Tout porte à croire que la montaison de grands saumons sera encore une fois « très en deçà de la normale » en 2025, craignent les experts, qui demandent à Pêches et Océans Canada d’agir rapidement.
Le saumon atlantique a connu des montaisons historiquement basses en 2024. Dans ce contexte critique, « il est essentiel de poser des actions dès ce printemps, afin d’assurer sa pérennité et revenir à la normale », plaide la Fédération québécoise pour le saumon atlantique (FQSA), dans un communiqué, jeudi.
Le 21 février, une rencontre de la Table technique Saumon a eu lieu, à l’initiative du ministère de l’Environnement, de la Lutte contre les changements climatiques, de la Faune et des Parcs (MELCCFP).
Plusieurs intervenants et spécialistes du monde du saumon se sont rassemblés, pour dresser un portrait des enjeux de mortalité en mer et des actions à mettre en œuvre dans les prochains mois.

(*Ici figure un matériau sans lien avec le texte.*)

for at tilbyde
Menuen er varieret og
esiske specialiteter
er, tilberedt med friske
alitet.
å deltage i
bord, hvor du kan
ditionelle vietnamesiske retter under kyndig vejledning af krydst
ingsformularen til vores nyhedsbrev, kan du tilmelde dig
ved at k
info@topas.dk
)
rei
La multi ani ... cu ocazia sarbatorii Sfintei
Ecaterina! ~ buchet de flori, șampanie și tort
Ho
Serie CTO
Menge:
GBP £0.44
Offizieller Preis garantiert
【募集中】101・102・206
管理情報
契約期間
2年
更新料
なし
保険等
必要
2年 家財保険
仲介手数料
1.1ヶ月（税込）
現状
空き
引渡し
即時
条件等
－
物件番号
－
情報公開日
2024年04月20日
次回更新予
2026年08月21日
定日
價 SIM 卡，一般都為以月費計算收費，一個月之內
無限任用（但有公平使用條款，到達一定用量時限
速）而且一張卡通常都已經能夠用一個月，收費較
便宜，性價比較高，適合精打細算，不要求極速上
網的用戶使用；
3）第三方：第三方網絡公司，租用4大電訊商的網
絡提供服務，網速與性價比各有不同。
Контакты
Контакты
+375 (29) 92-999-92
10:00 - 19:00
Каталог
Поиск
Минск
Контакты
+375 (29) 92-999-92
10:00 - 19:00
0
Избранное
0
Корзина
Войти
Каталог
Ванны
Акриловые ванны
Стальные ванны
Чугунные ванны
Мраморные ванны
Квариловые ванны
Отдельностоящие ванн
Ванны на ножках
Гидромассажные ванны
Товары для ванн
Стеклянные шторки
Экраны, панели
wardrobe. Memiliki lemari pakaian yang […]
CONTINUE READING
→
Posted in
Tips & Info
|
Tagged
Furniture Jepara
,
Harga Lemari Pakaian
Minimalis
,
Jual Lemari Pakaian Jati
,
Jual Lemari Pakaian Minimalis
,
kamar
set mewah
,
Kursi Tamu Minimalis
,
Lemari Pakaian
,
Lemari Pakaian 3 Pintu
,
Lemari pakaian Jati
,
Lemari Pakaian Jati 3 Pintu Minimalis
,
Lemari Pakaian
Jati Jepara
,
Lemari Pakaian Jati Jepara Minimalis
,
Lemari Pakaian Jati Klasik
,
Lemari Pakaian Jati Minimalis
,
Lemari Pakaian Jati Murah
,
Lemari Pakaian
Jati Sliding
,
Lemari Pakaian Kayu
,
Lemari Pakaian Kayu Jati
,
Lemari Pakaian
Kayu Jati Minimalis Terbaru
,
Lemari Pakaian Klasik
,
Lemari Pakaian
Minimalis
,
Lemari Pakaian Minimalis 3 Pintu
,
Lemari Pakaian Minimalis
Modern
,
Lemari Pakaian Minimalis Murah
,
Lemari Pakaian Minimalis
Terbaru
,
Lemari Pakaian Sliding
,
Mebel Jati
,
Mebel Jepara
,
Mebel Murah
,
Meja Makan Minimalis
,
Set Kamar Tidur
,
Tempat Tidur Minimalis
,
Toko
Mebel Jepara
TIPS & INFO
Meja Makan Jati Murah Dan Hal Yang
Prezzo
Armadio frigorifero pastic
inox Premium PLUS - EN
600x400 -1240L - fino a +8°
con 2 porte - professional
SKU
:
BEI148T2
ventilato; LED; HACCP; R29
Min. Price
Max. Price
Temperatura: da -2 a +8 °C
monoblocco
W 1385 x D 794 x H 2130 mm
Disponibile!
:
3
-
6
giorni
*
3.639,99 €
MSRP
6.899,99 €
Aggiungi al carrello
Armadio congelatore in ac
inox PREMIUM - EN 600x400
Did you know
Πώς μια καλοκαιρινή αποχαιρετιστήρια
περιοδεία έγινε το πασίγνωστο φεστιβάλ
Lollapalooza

Les problèmes ont commencé en 2023. Une diminution drastique du nombre de madeleineaux a alerté les biologistes. Il s’agit des saumons de moins de 63 cm ayant passé un an en mer. L’année suivante, la situation s’est répétée, voire aggravée, mais en plus, les grands saumons ont aussi vu leur nombre diminuer. Ceux qui passent au moins deux ans en mer ont connu une réduction de l’ordre de 20 à 80 %, selon des données préliminaires fournies par les gestionnaires de rivières.
Le bilan printanier du ministère de l’Environnement permettra d’obtenir des données plus précises sur ce déclin anticipé.
« Suite à l’analyse de plusieurs recherches, dont celles issues de projets en télémétrie, le constat est clair : les cohortes de saumoneaux qui ont fait leur migration à l’été 2022 et 2023 ont vécu une mortalité soudaine et importante, vraisemblablement dans le Golfe du St-Laurent, probablement un peu avant ou près du Détroit de Belle-Isle », explique la FQSA. « Cela signifie aussi qu’en 2025, tout porte à croire que la montaison de grands saumons sera encore une fois très en deçà de la normale », poursuit l’organisation.
Quant aux madeleineaux, il est encore trop tôt pour savoir s’ils seront nombreux cette année.
Les experts ont mis en lumière quelques pistes d’explications, lors de la rencontre. Les changements de températures de l’eau dans la région du Golfe et de l’Atlantique Nord, ainsi que dans l’abondance des proies et des prédateurs en font partie. L’hypothèse de la présence de maladies virales entraînée par le passage de saumoneaux près des cages d’aquaculture présentes du côté des provinces Maritimes a aussi été explorée.
Les conditions de température des rivières figurent aussi parmi les éléments à surveiller. Il en va de même pour celle d’une augmentation des prises accidentelles par les pêches aux poissons de fourrages (hareng, capelan).
« Considérant l’ampleur de l’enjeu et les conséquences pour le saumon atlantique, la FQSA demande au MPO d’agir rapidement pour mettre des observateurs sur les bateaux de pêches commerciales susceptibles de prendre accidentellement des saumoneaux, afin de documenter la situation, en plus de limiter fortement ces pêches pendant les quelques jours critiques où passent la vaste majorité des saumoneaux dans le Golfe jusqu’à l’est du détroit de Belle-Isle », demande la Fédération.
Elle espère aussi que Pêches et Océans lancera sa Stratégie de conservation du saumon atlantique.
Au Québec, la FQSA note qu’il est trop tôt pour exiger une fermeture des pêches récréatives et traditionnelles. Des consultations sont en cours auprès du ministère de l’Environnement, mais « les modalités de pêche récréative seront vraisemblablement plus axées vers la remise à l’eau intégrale », indique-t-elle.